We inject at ConfigurableMoE._forward_chunk_impl inside TRT-LLM's moe_custom_op boundary. At this level, CUDA graphs capture our kernel launches during the batch-1 decode warmup pass. For batch=1 bf16, the patch bypasses Steps 4-5-6 (quantization + CUTLASS) and runs two warp-decode kernel calls. For other batch sizes, it falls through to CUTLASS.
The extension registers via TORCH_LIBRARY with Meta dispatch stubs for torch.compile compatibility.
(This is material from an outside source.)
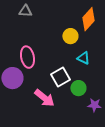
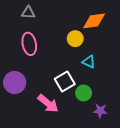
orange diamond: (88, 19) -> (94, 21), turned 40
pink ellipse: (27, 57) -> (29, 44), moved

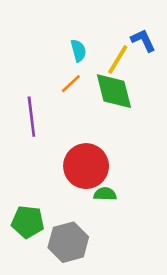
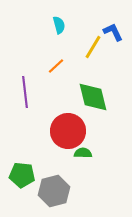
cyan semicircle: (78, 51) -> (59, 25), moved
green diamond: (114, 91) -> (93, 97), moved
Getting this right took 22 integration iterations (v5 through v22). The first 21 either produced correct output without CUDA graphs or fast output with garbled text. v22 was the first to achieve both.
Results
| Configuration | tok/s | Speedup | Output |
|---|---|---|---|
| TRT-LLM baseline (CUTLASS) | 97 | 1.0x | Correct |
| Warp-decode v22 | 162 | 1.67x | Correct |
Bypassing FP4 activation quantization (bf16 activations, FP32 accumulators throughout) means our output is closer to FP32 ground truth than the CUTLASS FP4×FP4 path. Cursor observed the same effect: 1.4x closer to 32-bit reference.
The speedup comes from the warp-per-element decode kernel eliminating the scatter/gather/padding overhead of grouped GEMM at small batch sizes. Grouped GEMM must reshape inputs into expert-shaped tiles regardless of how many tokens route to each expert. At batch=1, that reshaping dominates. At batch=8 the advantage narrows as expected: grouped GEMM amortizes the reshape cost across more rows, and CUTLASS tile utilization improves with larger M dimensions.
Next
The router GEMV is 34.1 us/layer (26% of remaining decode time). We built a warp-decode bf16 GEMV at 4.1 us but have not integrated it into production. Adding it projects to ~199 tok/s, a further 23% improvement.
Here at Morph, we're building specialized models and specialized inference engines for each one. If you're
All measurements on NVIDIA RTX PRO 6000 Blackwell Server Edition (SM120, 96 GB HBM3e, ~1.5 TB/s measured bandwidth). Model: Qwen3-Next-80B-A3B-Instruct-NVFP4 on TensorRT-LLM 1.3.0rc10.